--- TASK INSTRUCTIONS ---
Leaving out every image, restate all the records word for word.

(Saved entries)
__________________________________________________

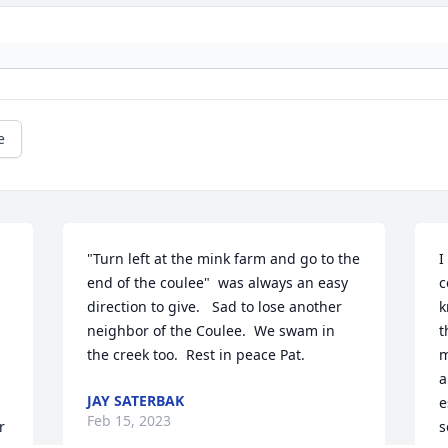
e
"Turn left at the mink farm and go to the 
I
end of the coulee"  was always an easy 
c
direction to give.   Sad to lose another 
k
neighbor of the Coulee.  We swam in 
t
the creek too.  Rest in peace Pat.
m
a
JAY SATERBAK
 
e
Feb 15, 2023
 
s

__________________________________________________

--- RESPONSE AREA ---
e
"Turn left at the mink farm and go to the 
I
end of the coulee"  was always an easy 
c
direction to give.   Sad to lose another 
k
neighbor of the Coulee.  We swam in 
t
the creek too.  Rest in peace Pat.
m
a
JAY SATERBAK
 
e
Feb 15, 2023
 
s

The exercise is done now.